What the task requires: Repeat, word for word, all the data that follows, and exclude the pictures.

----------------

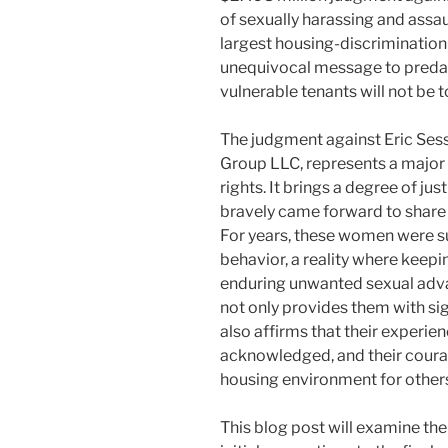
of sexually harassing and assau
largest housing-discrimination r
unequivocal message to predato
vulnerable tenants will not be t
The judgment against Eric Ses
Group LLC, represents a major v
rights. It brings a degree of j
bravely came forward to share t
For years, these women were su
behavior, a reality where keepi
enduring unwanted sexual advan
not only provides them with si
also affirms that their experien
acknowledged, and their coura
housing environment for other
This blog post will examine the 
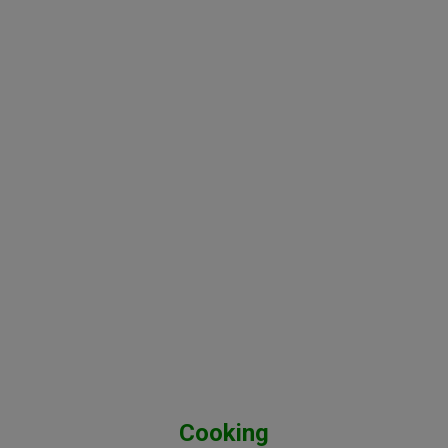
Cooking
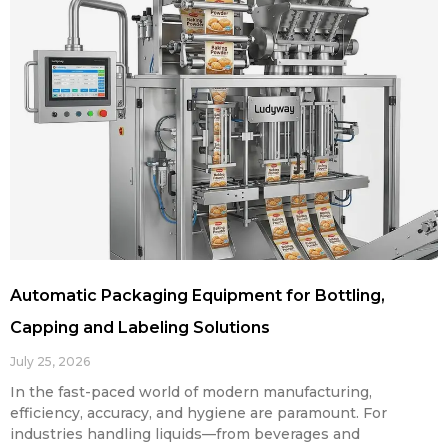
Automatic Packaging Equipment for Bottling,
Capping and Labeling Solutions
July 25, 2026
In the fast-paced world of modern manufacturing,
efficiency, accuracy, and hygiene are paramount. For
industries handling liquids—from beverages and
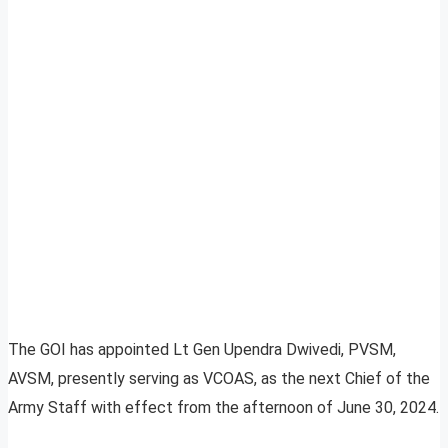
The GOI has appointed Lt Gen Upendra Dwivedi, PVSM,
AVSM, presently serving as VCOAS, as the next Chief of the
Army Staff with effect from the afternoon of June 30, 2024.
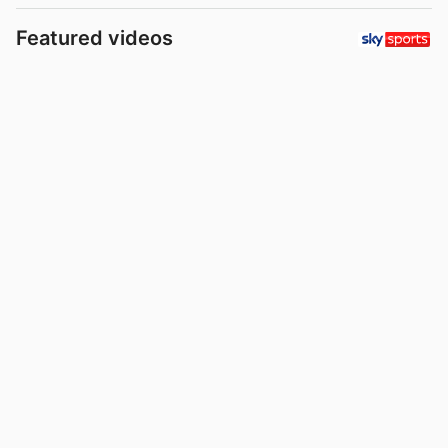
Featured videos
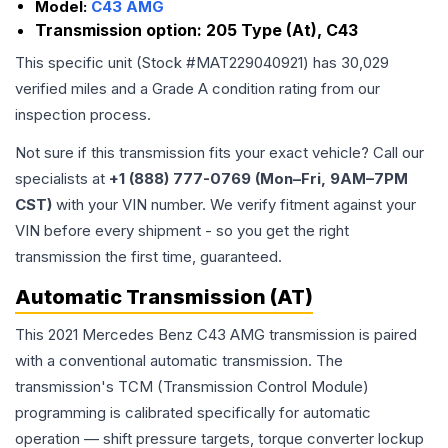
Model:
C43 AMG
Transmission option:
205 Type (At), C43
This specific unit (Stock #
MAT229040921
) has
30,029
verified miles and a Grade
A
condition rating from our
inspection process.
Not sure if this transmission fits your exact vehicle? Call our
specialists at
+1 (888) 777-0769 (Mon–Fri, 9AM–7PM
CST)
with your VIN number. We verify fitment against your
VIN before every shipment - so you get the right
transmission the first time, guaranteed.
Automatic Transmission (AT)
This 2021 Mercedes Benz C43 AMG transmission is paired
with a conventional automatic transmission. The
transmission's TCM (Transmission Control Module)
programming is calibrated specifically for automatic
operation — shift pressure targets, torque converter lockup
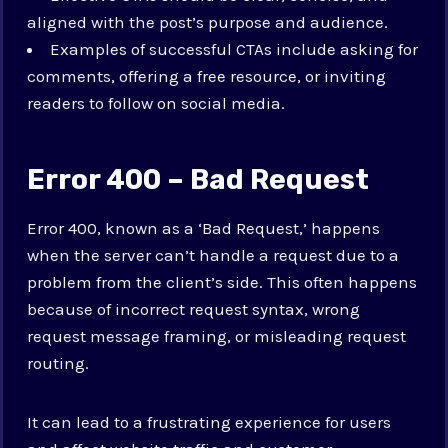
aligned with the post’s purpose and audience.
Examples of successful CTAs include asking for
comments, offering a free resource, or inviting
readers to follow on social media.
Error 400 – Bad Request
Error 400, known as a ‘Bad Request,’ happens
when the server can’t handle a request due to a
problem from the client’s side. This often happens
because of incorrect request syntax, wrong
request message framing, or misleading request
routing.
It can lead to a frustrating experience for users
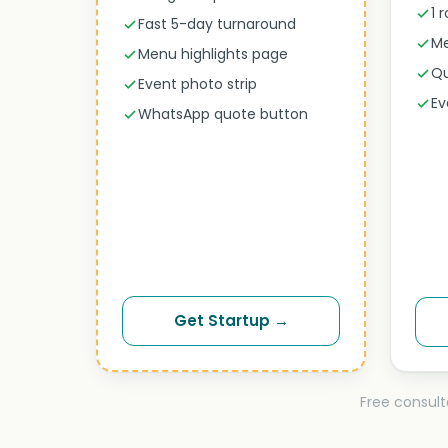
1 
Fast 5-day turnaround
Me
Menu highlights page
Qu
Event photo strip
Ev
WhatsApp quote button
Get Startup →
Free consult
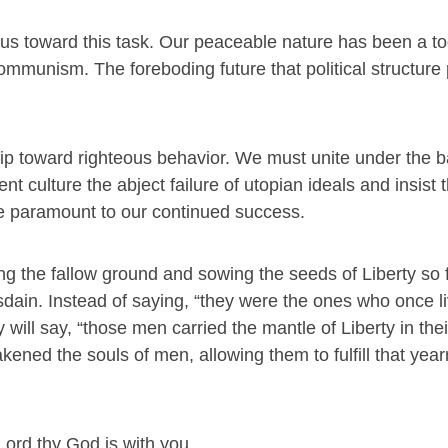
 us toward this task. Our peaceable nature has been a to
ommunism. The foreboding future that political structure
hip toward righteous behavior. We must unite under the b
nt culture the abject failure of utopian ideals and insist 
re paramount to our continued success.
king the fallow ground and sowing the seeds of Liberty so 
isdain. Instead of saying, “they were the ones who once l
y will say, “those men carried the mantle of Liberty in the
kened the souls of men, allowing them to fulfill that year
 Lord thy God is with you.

----------------

Task output:
of sexually harassing and assau
largest housing-discrimination r
unequivocal message to predato
vulnerable tenants will not be t
The judgment against Eric Ses
Group LLC, represents a major v
rights. It brings a degree of j
bravely came forward to share t
For years, these women were su
behavior, a reality where keepi
enduring unwanted sexual advan
not only provides them with si
also affirms that their experien
acknowledged, and their coura
housing environment for other
This blog post will examine the 
Cooking
Automatic Packaging Equipment for Bottling,
Capping and Labeling Solutions
July 25, 2026
In the fast-paced world of modern manufacturing,
efficiency, accuracy, and hygiene are paramount. For
industries handling liquids—from beverages and
The GOI has appointed Lt Gen Upendra Dwivedi, PVSM,
AVSM, presently serving as VCOAS, as the next Chief of the
Army Staff with effect from the afternoon of June 30, 2024.
Featured videos
Model:
C43 AMG
Transmission option:
205 Type (At), C43
This specific unit (Stock #
MAT229040921
) has
30,029
verified miles and a Grade
A
condition rating from our
inspection process.
Not sure if this transmission fits your exact vehicle? Call our
specialists at
+1 (888) 777-0769 (Mon–Fri, 9AM–7PM
CST)
with your VIN number. We verify fitment against your
VIN before every shipment - so you get the right
transmission the first time, guaranteed.
Automatic Transmission (AT)
This 2021 Mercedes Benz C43 AMG transmission is paired
with a conventional automatic transmission. The
transmission's TCM (Transmission Control Module)
programming is calibrated specifically for automatic
operation — shift pressure targets, torque converter lockup
aligned with the post’s purpose and audience.
Examples of successful CTAs include asking for
comments, offering a free resource, or inviting
readers to follow on social media.
Error 400 – Bad Request
Error 400, known as a ‘Bad Request,’ happens
when the server can’t handle a request due to a
problem from the client’s side. This often happens
because of incorrect request syntax, wrong
request message framing, or misleading request
routing.
It can lead to a frustrating experience for users
1 
Fast 5-day turnaround
Me
Menu highlights page
Qu
Event photo strip
Ev
WhatsApp quote button
Get Startup →
Free consult
 us toward this task. Our peaceable nature has been a to
ommunism. The foreboding future that political structure
hip toward righteous behavior. We must unite under the b
nt culture the abject failure of utopian ideals and insist 
re paramount to our continued success.
king the fallow ground and sowing the seeds of Liberty so 
isdain. Instead of saying, “they were the ones who once l
y will say, “those men carried the mantle of Liberty in the
kened the souls of men, allowing them to fulfill that year
 Lord thy God is with you.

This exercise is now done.